Snell’s concept, which also is being used by Nicklaus Golf and Vice Golf, could signal that the classic consumer-products business model for golf balls is about to change, with retailers and suppliers preparing to encroach on their traditional positions along the value chain using a digital connection with the consumer. Snell has eliminated marketing and advertising expenses, and the cost of paying endorsement contracts to PGA Tour and other top pros, Morning Read reported.
“Those guys do validate the product, but they cost a lot of money and bitch all the time and get everything for free,” Snell said.
Snell has always been a straight shooter, and one of his goals is to educate golfers about how to find the right ball. Lesson One: don’t buy a ball based on driving distance, he says. It’s a belief that goes against most industry advertising, and bears explanation, Morning Read reported.

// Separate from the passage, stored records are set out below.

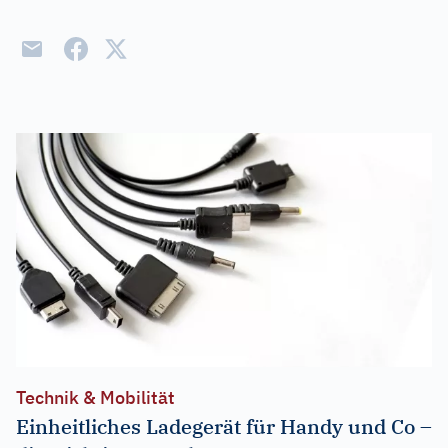
Technik & Mobilität
Einheitliches Ladegerät für Handy und Co –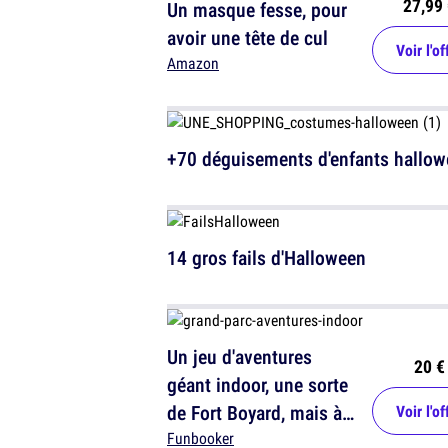
27,99 
Un masque fesse, pour
avoir une tête de cul
Voir l'of
Amazon
+70 déguisements d'enfants hallo
14 gros fails d'Halloween
Un jeu d'aventures
20 €
géant indoor, une sorte
de Fort Boyard, mais à
Voir l'of
Paris
Funbooker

“It’s the wrong message,” Snell said. “They all go the same distance these days. Trust me. You’re still not going to win a long-drive contest, but you do have to finish the hole from 150 yards. The average golfer misses 17 greens in regulation. You need performance around the green. If you hit a wedge 5 feet closer, that may be one less three-putt and save you a full stroke.”
Snell says his best-seller, the MTB, was designed for optimal control around the green. “Go test from 100 yards and in,” he said. “That’s where you should pick the performance difference.”
Snell doesn’t expect Costco to continue to shake up the golf ball market with its sold-out ball because only a limited number of factories are capable of supplying cast urethane, Morning Read reported.
“If they were able to get an unlimited supply of cast urethane for golf balls and continue to sell them for $15, it would hurt the whole golf ball industry, for sure,” he said, “but they won’t be able to get the volume to do it. It’s a short story in a long novel.”
So far, Snell reports sales grew nearly 400% in the company’s second year. Less than six months into the new year, he nearly has matched his sales from 2016, Morning Read reported.
“I was hoping it would be a crawl, walk, run business, and it’s been crawl and sprint,” he said.